FOM Institute AMOLF, Science Park 104, 1098 XG Amsterdam, The Netherlands.
Department of Bioengineering, Imperial College London, South Kensington Campus, London SW7 2AZ, United Kingdom.
J Chem Phys. 2017 Mar 21;146(11):114106. doi: 10.1063/1.4977515.
The modeling of complex reaction-diffusion processes in, for instance, cellular biochemical networks or self-assembling soft matter can be tremendously sped up by employing a multiscale algorithm which combines the mesoscopic Green's Function Reaction Dynamics (GFRD) method with explicit stochastic Brownian, Langevin, or deterministic molecular dynamics to treat reactants at the microscopic scale [A. Vijaykumar, P. G. Bolhuis, and P. R. ten Wolde, J. Chem. Phys. 143, 214102 (2015)]. Here we extend this multiscale MD-GFRD approach to include the orientational dynamics that is crucial to describe the anisotropic interactions often prevalent in biomolecular systems. We present the novel algorithm focusing on Brownian dynamics only, although the methodology is generic. We illustrate the novel algorithm using a simple patchy particle model. After validation of the algorithm, we discuss its performance. The rotational Brownian dynamics MD-GFRD multiscale method will open up the possibility for large scale simulations of protein signalling networks.

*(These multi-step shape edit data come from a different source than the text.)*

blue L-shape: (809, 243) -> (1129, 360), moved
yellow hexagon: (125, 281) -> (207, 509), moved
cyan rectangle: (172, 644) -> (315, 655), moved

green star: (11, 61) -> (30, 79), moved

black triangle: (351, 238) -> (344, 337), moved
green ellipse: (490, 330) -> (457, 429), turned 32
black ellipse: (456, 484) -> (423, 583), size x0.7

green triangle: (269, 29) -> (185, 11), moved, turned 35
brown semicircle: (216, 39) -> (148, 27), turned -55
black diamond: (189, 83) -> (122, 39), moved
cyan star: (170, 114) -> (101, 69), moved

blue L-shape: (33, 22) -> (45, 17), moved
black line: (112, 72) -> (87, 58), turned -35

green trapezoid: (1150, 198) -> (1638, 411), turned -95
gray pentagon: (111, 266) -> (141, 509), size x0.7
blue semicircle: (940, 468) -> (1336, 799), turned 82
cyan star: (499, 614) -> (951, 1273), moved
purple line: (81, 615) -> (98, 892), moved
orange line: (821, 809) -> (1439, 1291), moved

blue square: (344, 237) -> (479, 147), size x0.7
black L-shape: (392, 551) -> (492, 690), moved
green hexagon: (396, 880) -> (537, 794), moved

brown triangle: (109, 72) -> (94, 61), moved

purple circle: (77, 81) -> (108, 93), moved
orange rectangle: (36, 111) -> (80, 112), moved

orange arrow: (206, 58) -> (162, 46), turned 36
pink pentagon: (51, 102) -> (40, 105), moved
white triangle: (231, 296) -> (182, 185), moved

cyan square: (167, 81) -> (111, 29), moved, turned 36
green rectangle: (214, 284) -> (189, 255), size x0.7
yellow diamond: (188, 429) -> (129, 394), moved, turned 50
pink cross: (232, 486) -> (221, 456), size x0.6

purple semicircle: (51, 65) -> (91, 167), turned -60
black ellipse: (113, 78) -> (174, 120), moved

通过采用多尺度算法,可以极大地加快复杂反应扩散过程的建模,该算法将介观格林函数反应动力学(GFRD)方法与显式随机布朗运动、朗之万或确定性分子动力学相结合,以在微观尺度上处理反应物[ A. Vijaykumar、P. G. Bolhuis 和 P. R. ten Wolde,J. Chem. Phys. 143, 214102(2015)]。在这里,我们将这种多尺度 MD-GFRD 方法扩展到包括对各向异性相互作用至关重要的取向动力学,这种相互作用在生物分子系统中很常见。我们专注于布朗动力学提出了新颖的算法,尽管该方法是通用的。我们使用简单的镶嵌粒子模型说明了新算法。在验证算法之后,我们讨论了其性能。旋转布朗动力学 MD-GFRD 多尺度方法将为蛋白质信号网络的大规模模拟开辟可能性。